Warning: My pictoral representations for each system will be crazier and more complex than usual (and even more lopsidedly complex for some systems than others) in order to keep things short while still showing what is possible.

cvs

Method

See cvs revision numbers and cvs branching basics, particularly figure 2.4 near the end of the branching basics section.

CVS has revision identifiers that are per-file, meaning that repositories at any given time are a combination of many different revisions (one for each file). Ignoring an ugly technical detail about the special revisions 1.1.1.1 and 1.1.1, the first version of a file is numbered 1.1. The next change to the file is recorded as 1.2, the next is 1.3, and so forth. If the user wants to create a branch, based on the 1.3 version of a file, then the branched version is 1.3.2.1. Changing and committing the file on the branch results in 1.3.2.2, then 1.3.2.3, etc. A second branch also created off of 1.3 would be numbered 1.3.4 instead of 1.3.2 (with actual commits numbered 1.3.4.x).

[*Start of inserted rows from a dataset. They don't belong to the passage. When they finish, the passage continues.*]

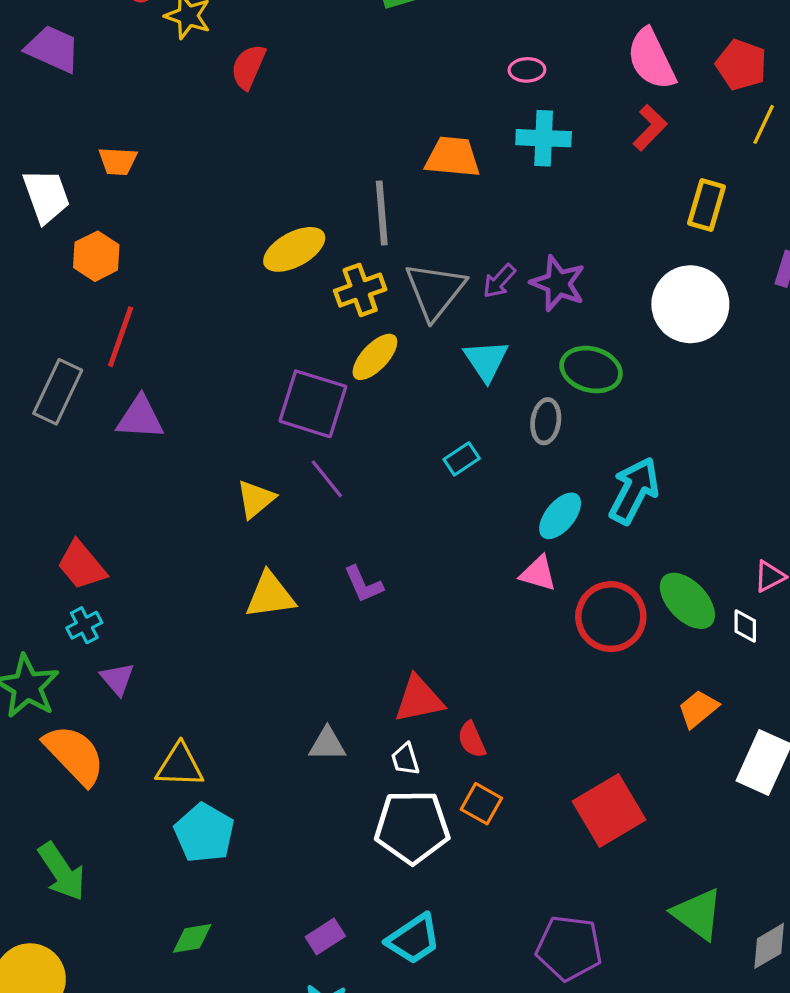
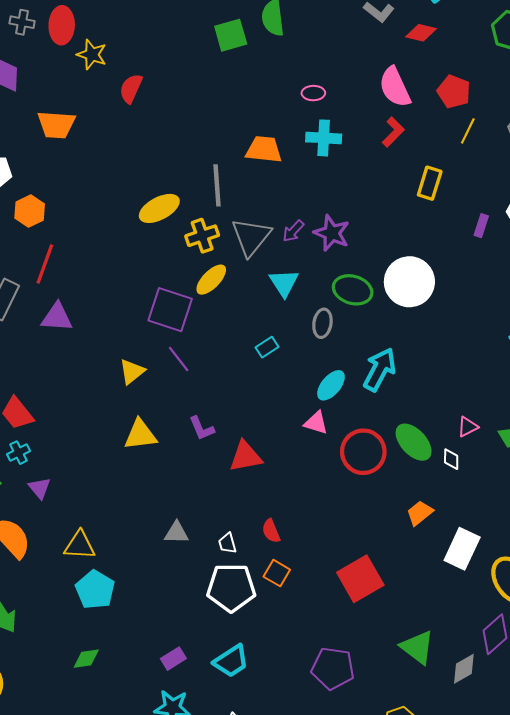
orange trapezoid: (118, 161) -> (56, 125), moved, size x1.5
white circle: (690, 304) -> (409, 282), moved
red triangle: (419, 699) -> (246, 457), moved

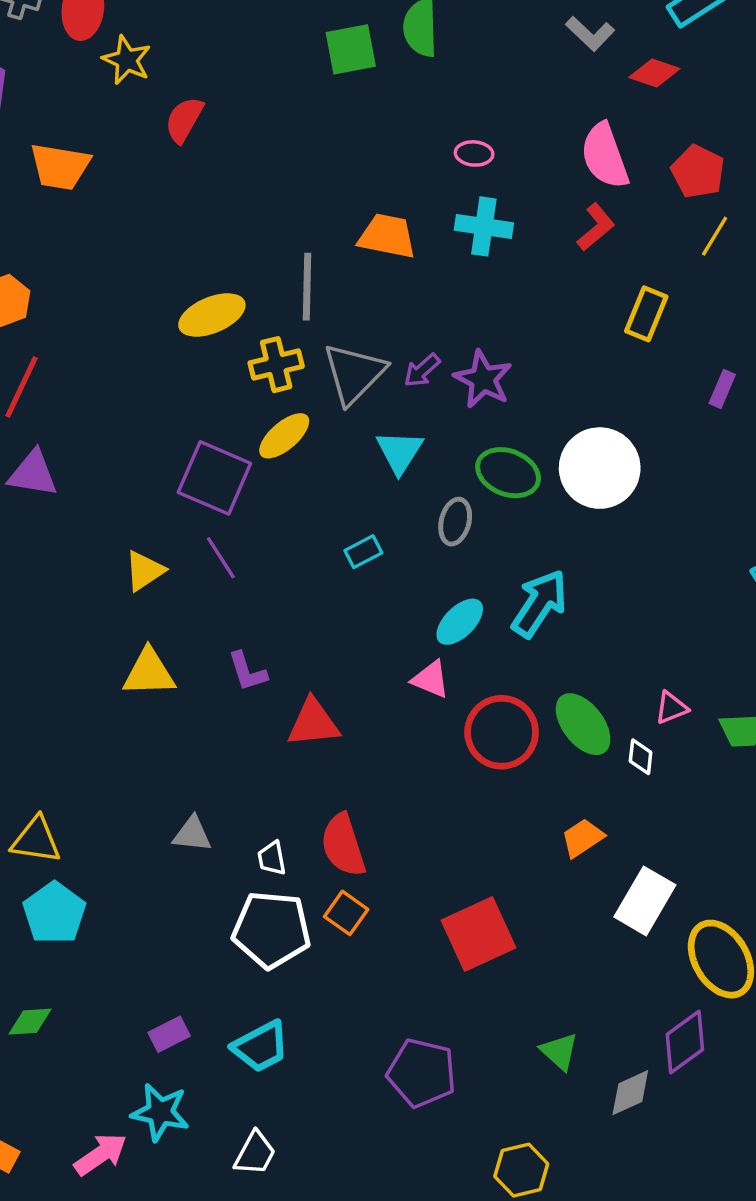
red semicircle: (271, 531) -> (343, 845), size x1.6
green triangle: (417, 647) -> (559, 1052), size x0.7

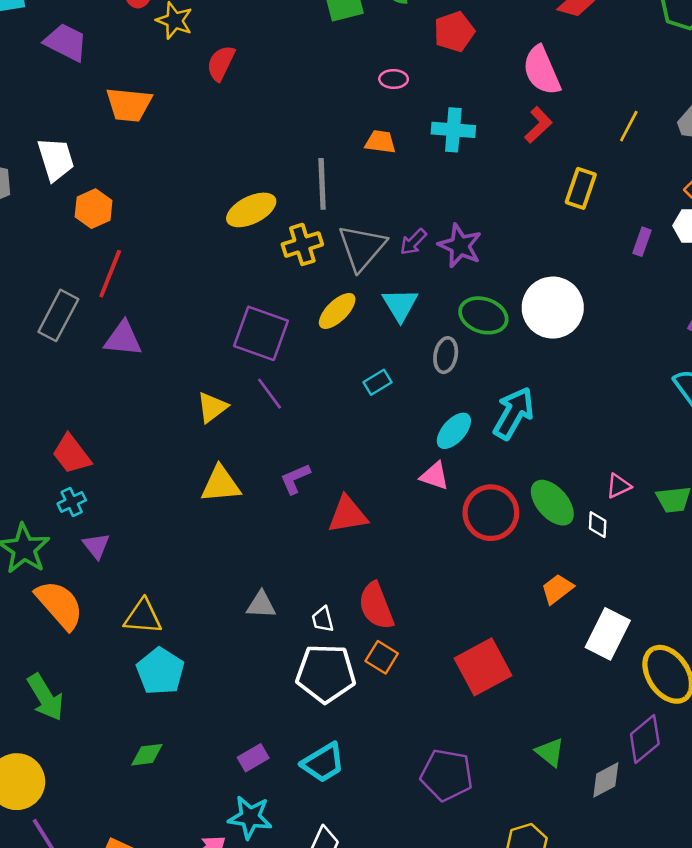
pink ellipse: (474, 153) -> (394, 79), moved
red pentagon: (698, 172) -> (454, 32), moved, turned 30
orange trapezoid: (387, 236) -> (380, 142), size x0.7
yellow ellipse: (284, 436) -> (337, 311), moved
purple L-shape: (247, 672) -> (295, 479), turned 88

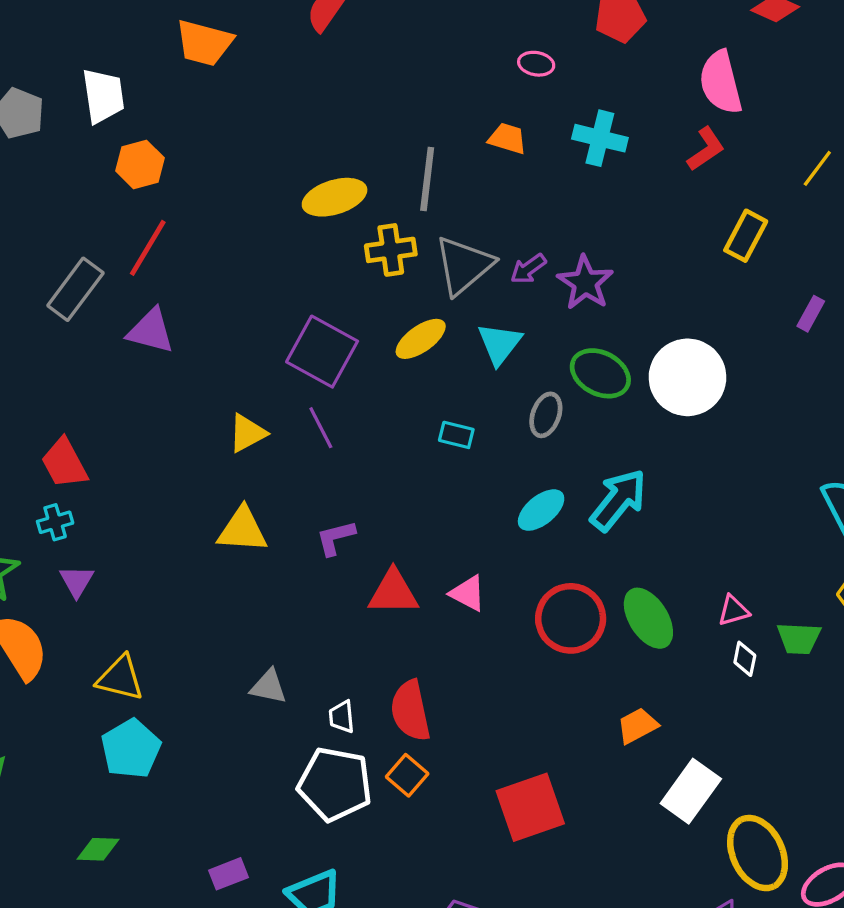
cyan rectangle: (377, 382) -> (456, 435), turned 36
pink triangle: (435, 476) -> (468, 593), moved
white diamond: (598, 525) -> (745, 659), moved

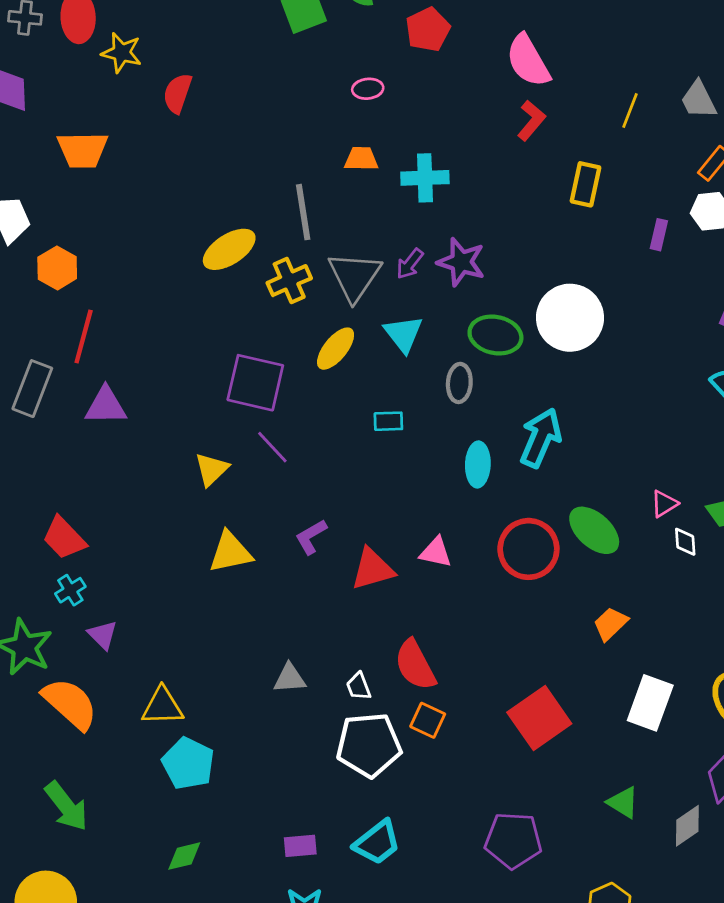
cyan cross: (600, 138) -> (425, 178), moved
cyan ellipse: (541, 510) -> (478, 464), turned -33
white rectangle: (691, 791) -> (650, 703), moved
purple rectangle: (228, 874) -> (300, 846), turned 32

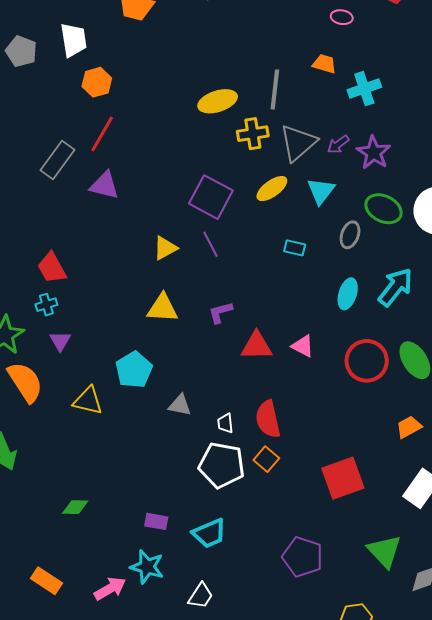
cyan cross: (425, 178) -> (364, 89), turned -32
cyan pentagon: (188, 763) -> (134, 370), moved
green triangle: (623, 802) -> (384, 551), size x1.5

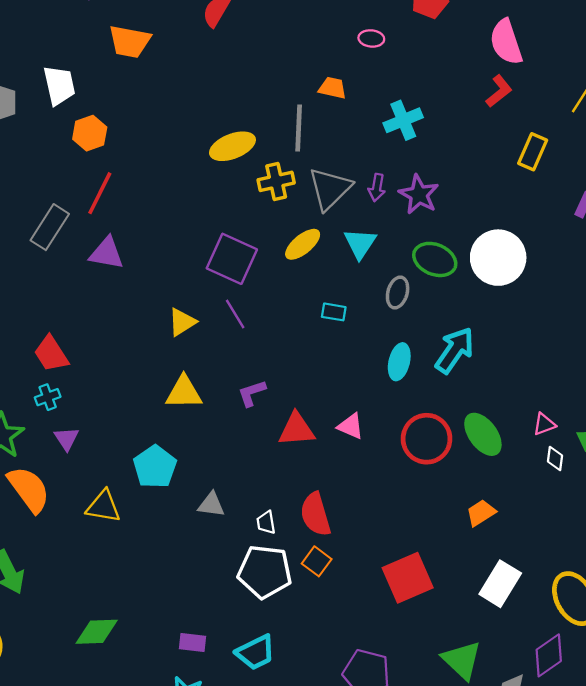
orange trapezoid: (324, 64) -> (333, 88), moved
purple arrow: (338, 144) -> (377, 188), turned -40
green diamond: (75, 507) -> (97, 632), size x1.4

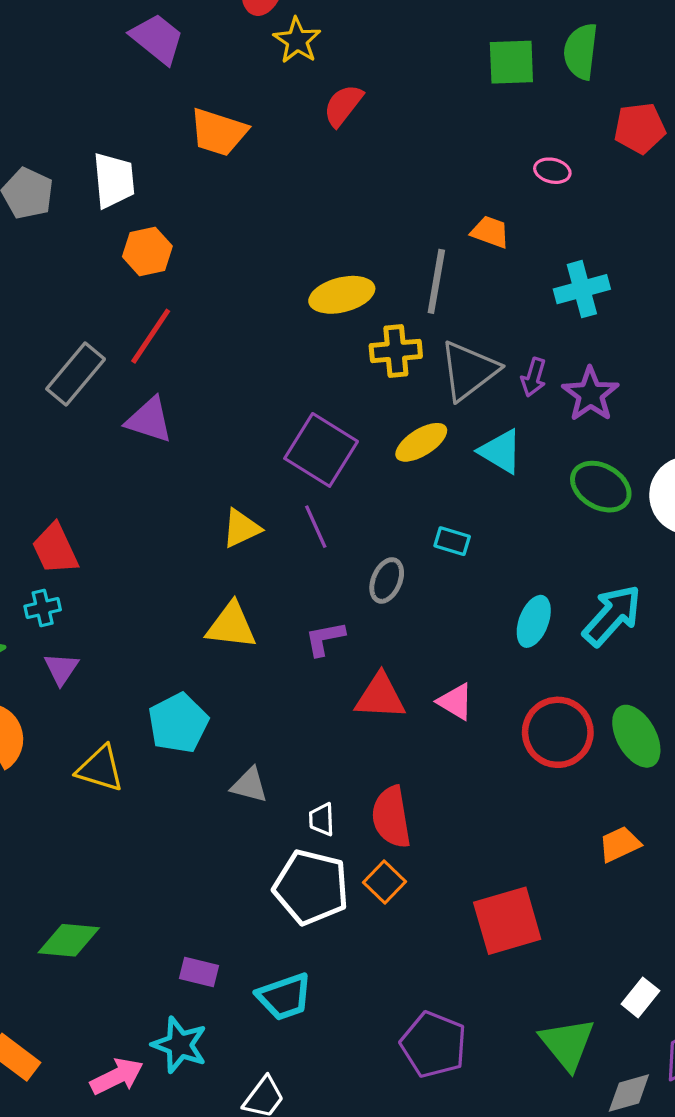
cyan triangle: (360, 243) -> (501, 451), turned -40
gray ellipse: (398, 292) -> (387, 580), moved
white rectangle: (500, 584) -> (640, 997), moved, size x0.6

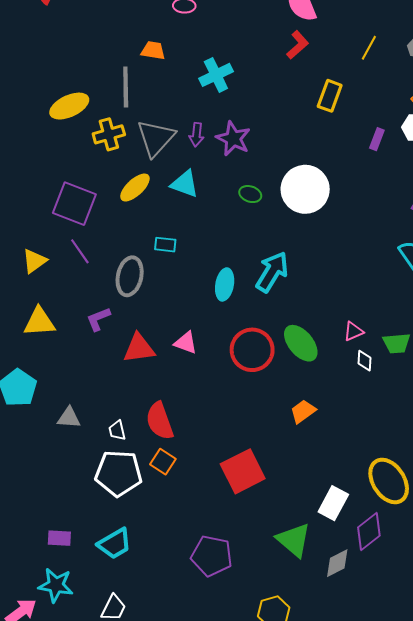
green ellipse: (601, 487) -> (250, 194), size x0.6
gray ellipse: (387, 580) -> (130, 276), size x1.4
white rectangle: (640, 997) -> (333, 503), size x1.4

Note that branches are named by a revision with one less number (e.g. 1.4.2 is the name of the branch with commits numbered 1.4.2.x). As such, branch names refer to the beginning of the branch. Each file is branched separately, with per-file revision numbers (it is even possible to branch some files without branching others).

Tags are aliases for a specific version number. Since revisions are per-file, a given tag may refer to different revision numbers for different files (e.g. the ‘v1.0′ tag might refer to version 1.27 of foo.c, 1.36 of bar.h, and 1.218 of foobar.py)

Uniqueness of cvs revisions is not an issue since there is only one repository.

Picture

                       (etc)
                         |
             (etc)   1.4.4.3.2.2
               |         |
            1.4.4.5  1.4.4.3.2.1
               |         |
            1.4.4.4  (1.4.4.3.2)
               |     /
               |   /
            1.4.4.3
               |
  1.4.2.2   1.4.4.2
     |         |
  1.4.2.1   1.4.4.1
     |         |
  (1.4.2)   (1.4.4)
      \       /
       \     /
        \   /
         \ /
         1.4
          |
         1.3
          |
         1.2
          |
         1.1

svn

Method

See svn revisions and working with your branch, particularly figure 4.4 (the branching of one file’s history).

svn uses global revision identifiers, with the first revision being marked as 1, the second as 2, the third as 3, etc.

Branches have an unusual implementation in subversion; they are handled by a namespacing convention: a branch is the combination of revisions within the global repository that exist within a certain namespace. Creating a new branch is done by copying an existing set of files from one namespace to another, recorded as a revision itself.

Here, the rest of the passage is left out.